Wednesday, June 27, 2012

Here Come the Bankrupt Cities

This morning’s news brings several reminders that, in many ways, the global financial situation is still getting worse. As I write this, CNBC’s front page is showing two front-page headlines that hint at giant bank failures. I have not seen that before. There are new questions about how long auto maker Opel can keep operating.

And then there is the announcement of a large municipal bankruptcy in Stockton, California. This bankruptcy filing may come tomorrow. Stockton is a city of 300,000, so its bankruptcy dwarfs the de facto bankruptcy of Harrisburg, Pennsylvania.

Harrisburg, for its part, has no money to pay its bondholders and cannot fully pay its suppliers. It is being temporarily kept out of bankruptcy only by a legal fiction enacted last year by the state, but that law may not survive a series of court challenges by creditors.

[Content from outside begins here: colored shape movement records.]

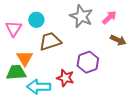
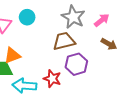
brown trapezoid: (50, 41) -> (64, 41), moved
orange triangle: (25, 58) -> (12, 55), turned 36

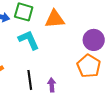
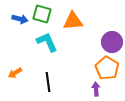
purple arrow: (52, 85) -> (96, 89), moved

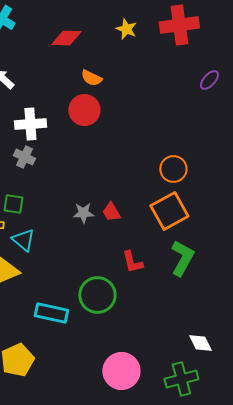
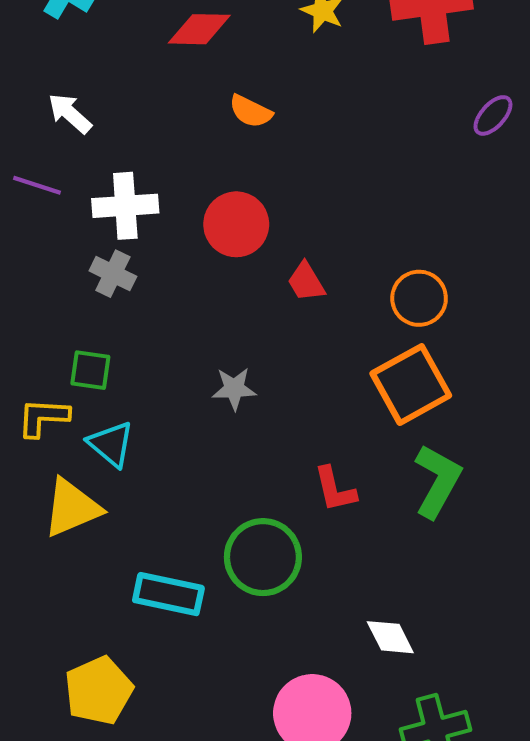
red circle: (84, 110) -> (236, 224), moved
red trapezoid: (111, 212) -> (306, 282), moved
white diamond: (200, 343) -> (390, 637), moved

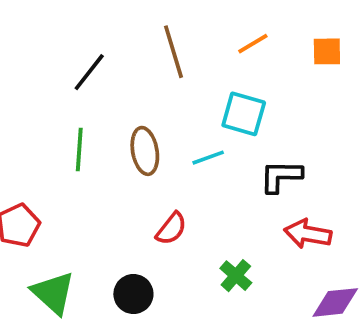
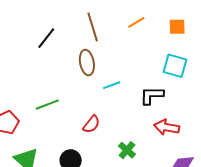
cyan square: (244, 114) -> (175, 66), moved
green line: (79, 150) -> (47, 105), moved, turned 65
brown ellipse: (145, 151) -> (87, 62), moved

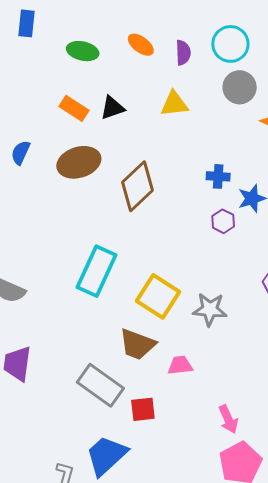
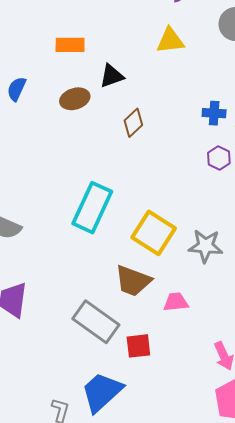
orange rectangle: (74, 108) -> (70, 45), turned -32
black triangle: (112, 108) -> (112, 76), moved
brown ellipse: (79, 162) -> (75, 99), size x0.7
brown diamond: (138, 186) -> (133, 123), size x0.6

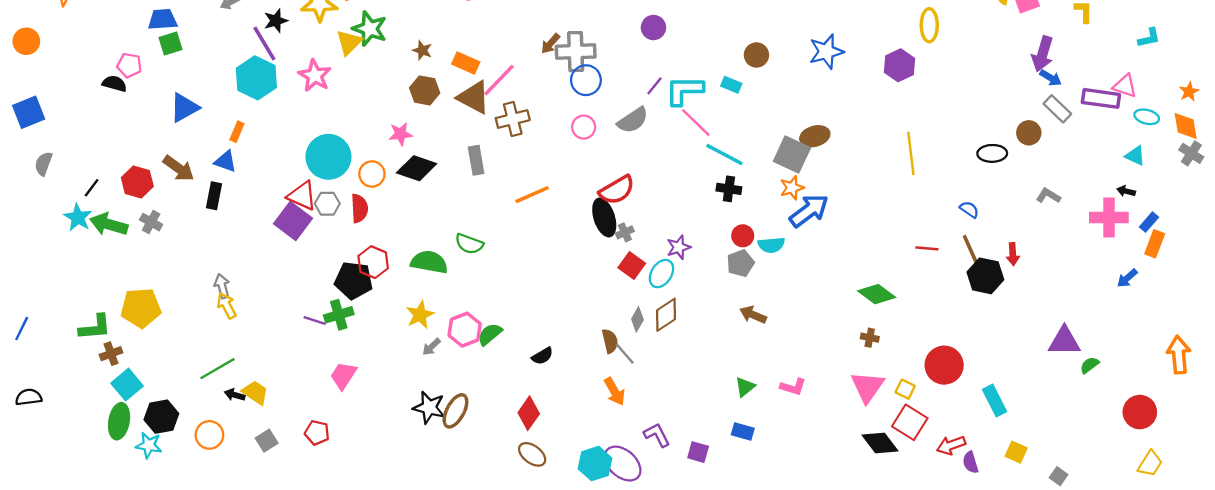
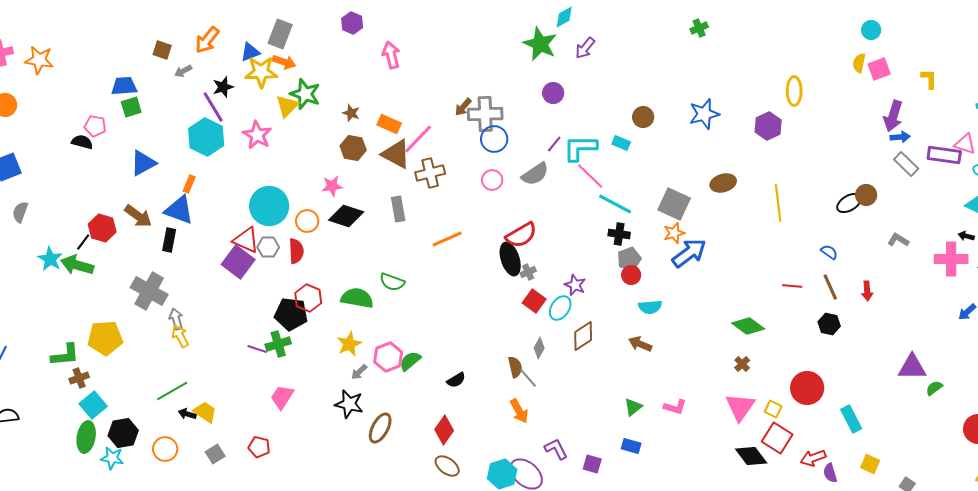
blue arrow: (1051, 78) -> (900, 137), turned -36
brown circle: (1029, 133) -> (866, 195), moved
brown ellipse: (815, 136) -> (723, 183), moved
black ellipse: (992, 153) -> (849, 203), turned -30
blue triangle: (225, 161) -> (179, 210), size x1.5
black line: (92, 188) -> (83, 242), moved
gray cross: (151, 222) -> (149, 291), moved, size x1.8
cyan semicircle: (771, 245) -> (650, 307), moved
purple star: (679, 247) -> (575, 285), turned -30
gray pentagon: (740, 263) -> (629, 259), moved
black hexagon: (985, 276) -> (829, 324), moved, size x0.7
brown diamond: (666, 315) -> (583, 336), moved
brown cross: (870, 338) -> (742, 364), turned 35
black star: (429, 407) -> (349, 404), moved

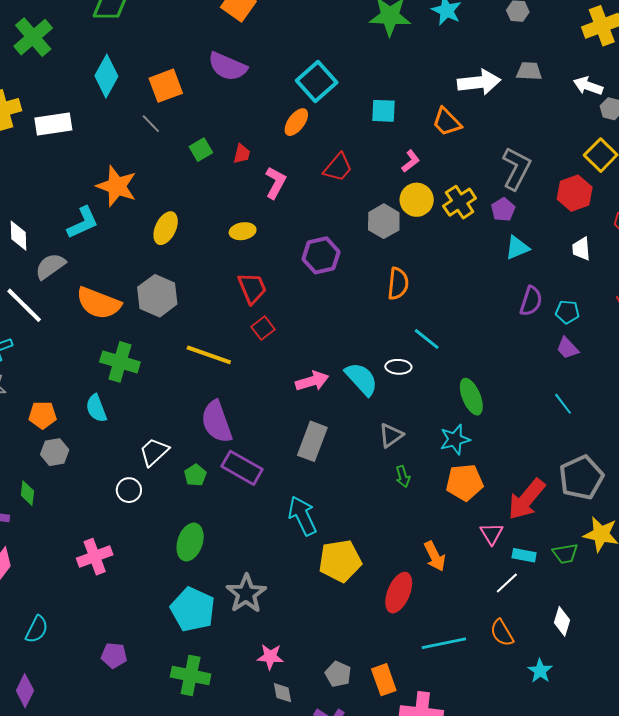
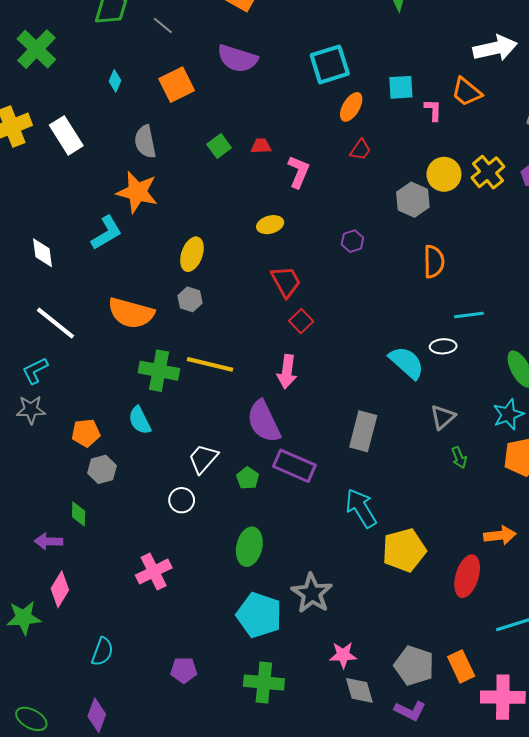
cyan diamond: (106, 76) -> (115, 81), size x0.5
cyan square: (317, 82) -> (330, 64), turned 30
orange ellipse: (296, 122) -> (351, 107), moved
white rectangle: (53, 124) -> (66, 135), turned 72
gray line: (151, 124) -> (163, 26), moved
red trapezoid: (242, 154) -> (261, 146), turned -100
pink L-shape: (411, 161) -> (433, 110), moved, turned -45
red trapezoid: (338, 167) -> (360, 150), size x0.7
yellow ellipse: (166, 228) -> (192, 254), moved
purple hexagon: (321, 255) -> (352, 241), size x0.6
gray semicircle: (50, 266) -> (145, 142), moved, turned -60
gray hexagon: (157, 296) -> (190, 299), size x0.6
cyan line: (427, 339) -> (469, 315), turned -40
yellow line: (209, 355) -> (210, 364), moved
pink arrow: (312, 381) -> (287, 372), moved, turned 120
orange arrow: (435, 556) -> (500, 535), turned -64
gray pentagon: (338, 674) -> (414, 666), size x1.5
gray diamond: (283, 693) -> (359, 690), size x1.4

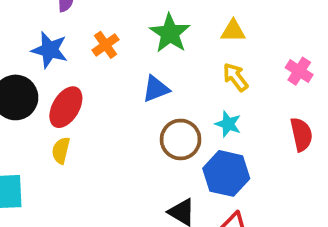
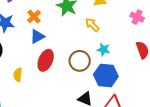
yellow arrow: (235, 77) -> (92, 25), moved
blue triangle: (156, 89) -> (37, 36), moved
red ellipse: (66, 107) -> (46, 60), moved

A much larger city, Detroit, appears to be headed down that same path, just two or three years behind Harrisburg.

June 30 is the end of the fiscal year for many government units, so it will be a surprise if there are not several additional municipal bankruptcies filed in the coming days. The trend of municipal bankruptcies will continue for the next several years, as there are no easy answers for economically hard-hit cities when the whole global economy is struggling.